|ENTERPRISE PRODUCTS PARTNERS L P filed this Form 10-K on 02/28/2018|
While this period of very low prices has been very difficult for producers, the lower energy prices have led to an increase in energy consumption by consumers, particularly for motor fuels, and by energy intensive industries (e.g., steel manufacturing and petrochemicals) as lower energy and feedstock costs reduce operating costs for their businesses making them more globally competitive. We believe that the ongoing production freeze by OPEC and Russia coupled with an increase in demand for crude oil, natural gas and NGLs from these types of industries, will continue to balance crude oil supply and demand fundamentals and further reduce the overhang of global inventories in 2018. Regardless of such market dynamics, almost all of the major assets we have under construction or have recently completed, whether supply or demand oriented, are supported by long-term fee-based commitments from producers, shippers and/or end-use customers. We also believe that as a result of the price downturn which has slowed and/or caused many higher-risk, long-lead time upstream projects to be cancelled, U.S. unconventional resources have gained substantial long-term significance worldwide and that the U.S. is going to continue to grow in significance as a supplier of hydrocarbons to other nations, particularly in Latin America, Europe and Asia.

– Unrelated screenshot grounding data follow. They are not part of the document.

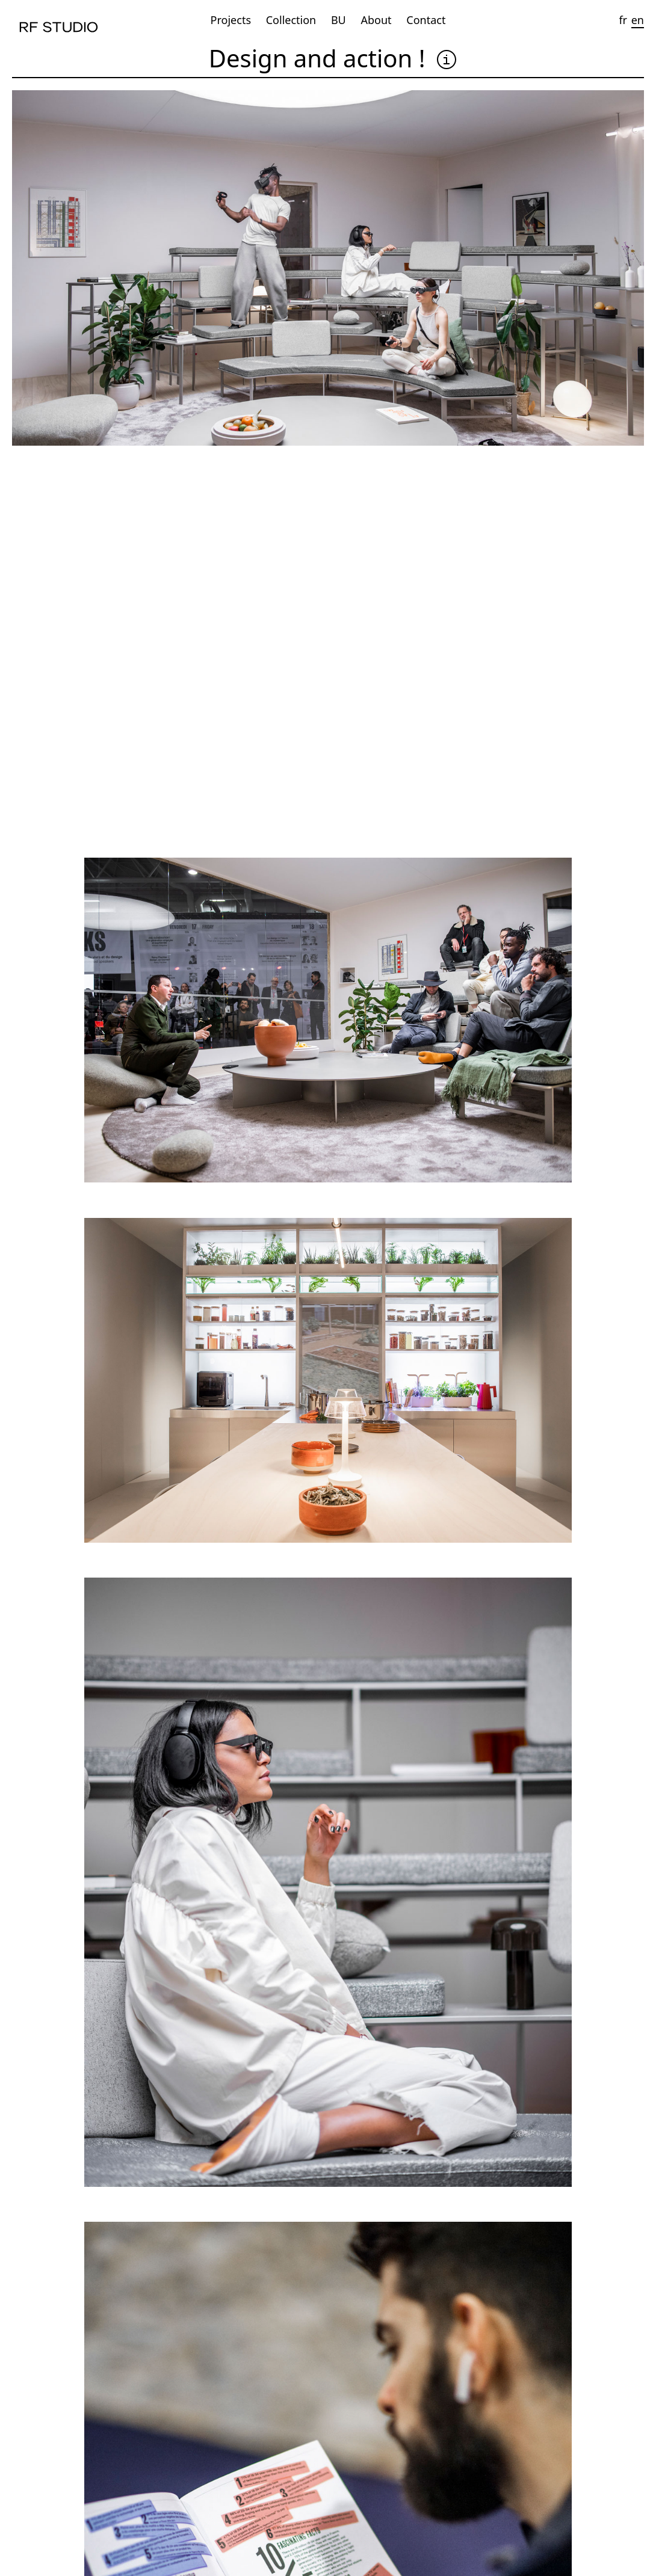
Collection (291, 20)
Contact (425, 20)
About (375, 20)
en (637, 20)
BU (338, 20)
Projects (231, 20)
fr (623, 20)
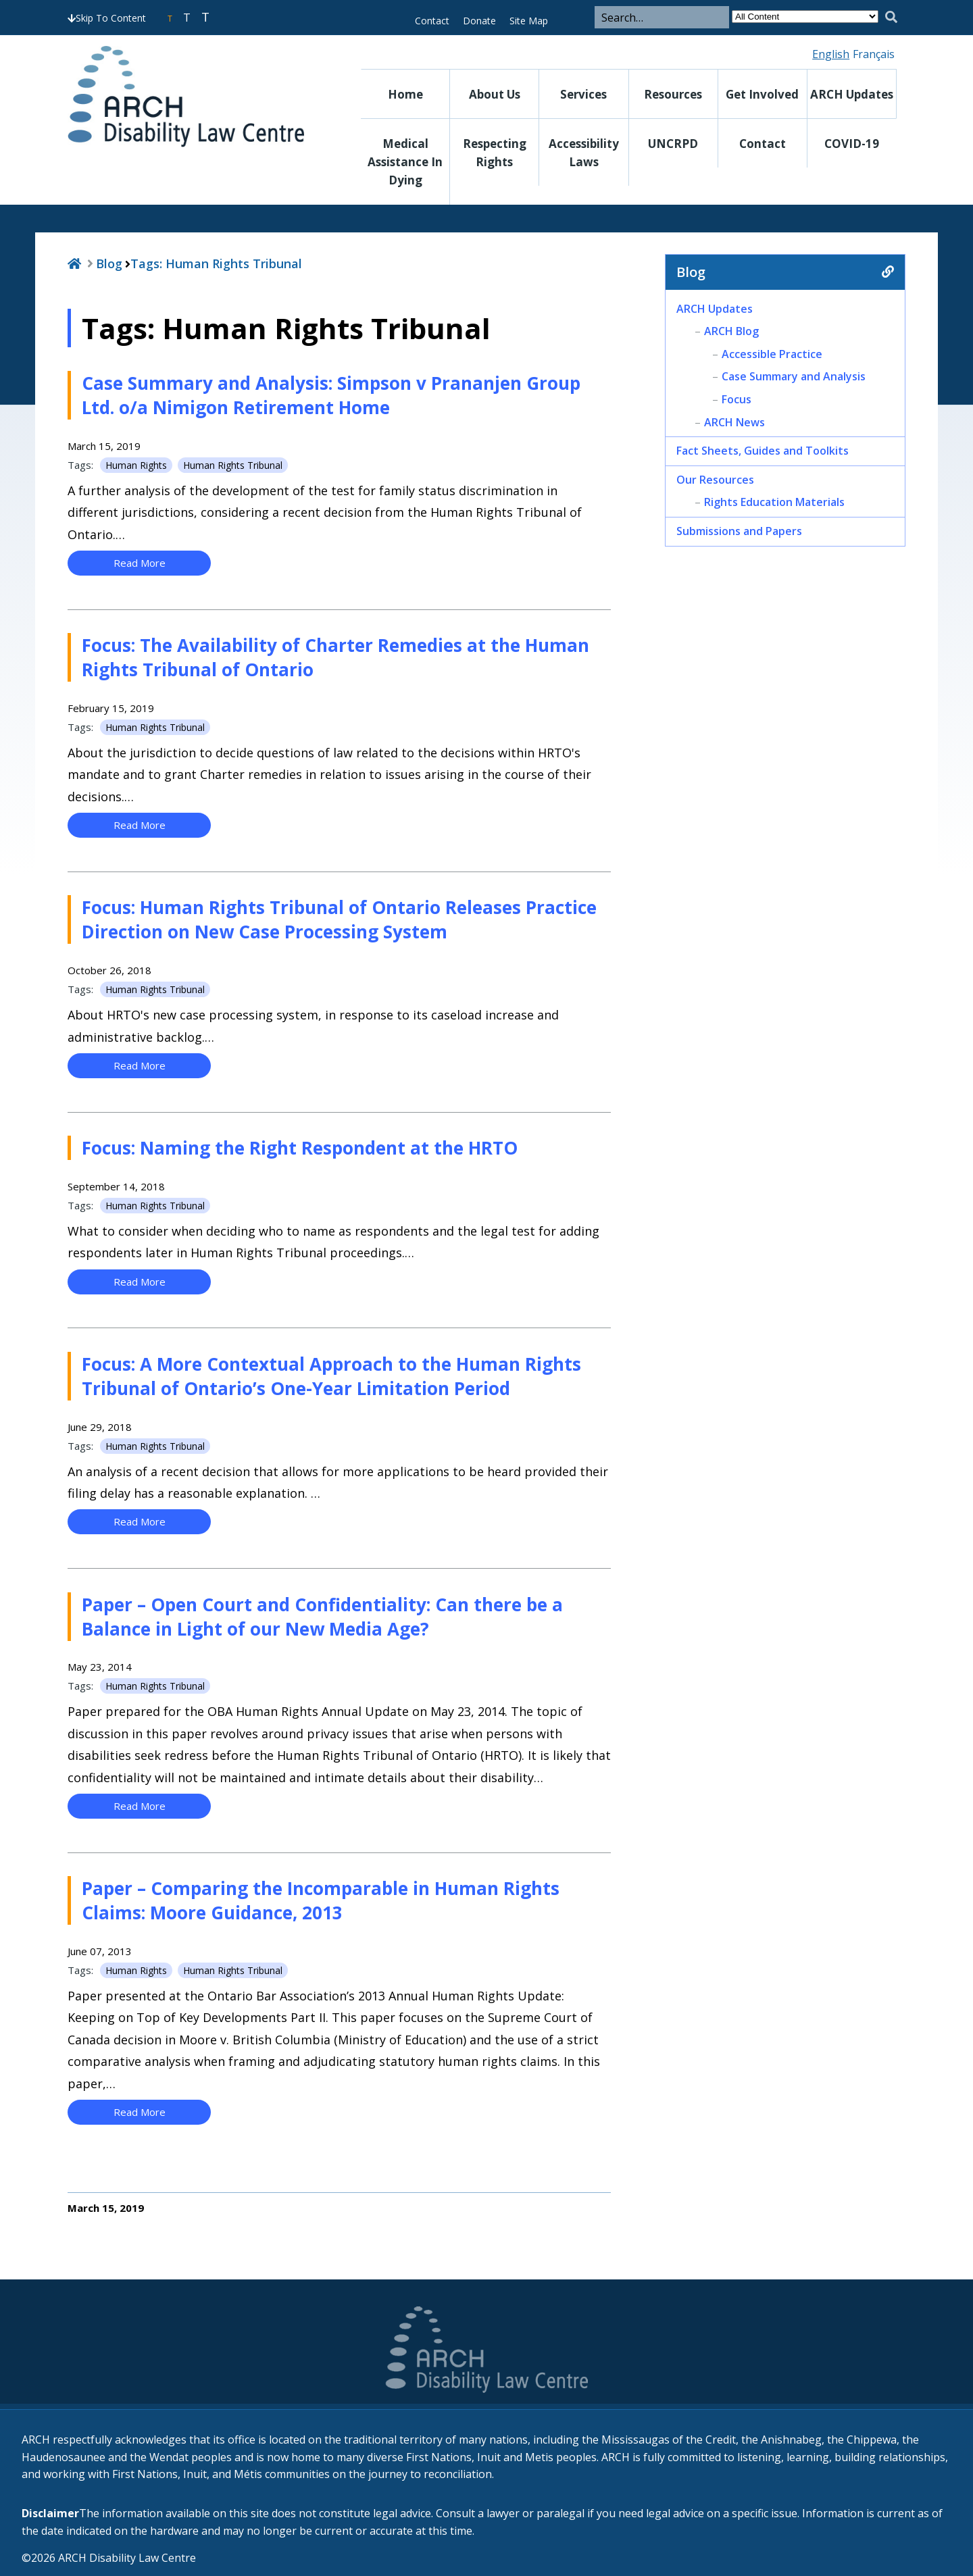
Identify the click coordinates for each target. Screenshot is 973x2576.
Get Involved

Debt and equity capital markets for the energy sector remained turbulent throughout 2017 as continued volatility and weakness in commodity prices created market uncertainty. This has generally impacted both our cost of capital and access to debt and equity capital markets.
While there were challenges in the capital markets during 2017, we were able to access both the debt and equity capital markets to support our growth and balance sheet objectives at acceptable costs. At December 31, 2017, we had $3.75 billion of consolidated liquidity, which was comprised of $3.74 billion of available borrowing capacity under EPO’s revolving credit facilities and $5.1 million of unrestricted cash on hand. Based on current market conditions (as of the filing date of this annual report), we believe we will have sufficient liquidity, cash flow from operations, and access to capital markets and bank capital to fund our capital expenditures and working capital needs for the reasonably foreseeable future.
In February 2018, we issued $2.7 billion aggregate principal amount of senior notes and junior subordinated notes and used the net proceeds therefrom for the temporary repayment of amounts outstanding under our commercial paper program and for the expected redemption of our Junior Subordinated Notes B. For information regarding these debt offerings, see “Significant Recent Developments” within this Item 7.
We have two series of senior notes maturing in April and May of 2018 that have a combined principal amount of $1.1 billion. We expect to refinance these senior notes at or near their maturity. After that, our next maturing series of senior notes are due in January and October of 2019 in the aggregate principal amount of $1.5 billion.
The U.S. government is expected to continue to run substantial annual budget deficits in the coming years that will require a corresponding issuance of debt by the U.S. Treasury. The interest rate on U.S. Treasury debt has a direct impact on the cost of our debt. At this time, we are uncertain what impact the expected large issuances of U.S. Treasury debt and the prevailing economic and capital market conditions during these future periods will have on the cost and availability of capital. We continue to monitor and evaluate the condition of the capital markets and our interest rate risk with respect to funding our capital spending program and refinancing upcoming maturities. For information regarding our interest rate hedging activities, see Note 14 of the Notes to Consolidated Financial Statements included under Part II, Item 8 of this annual report.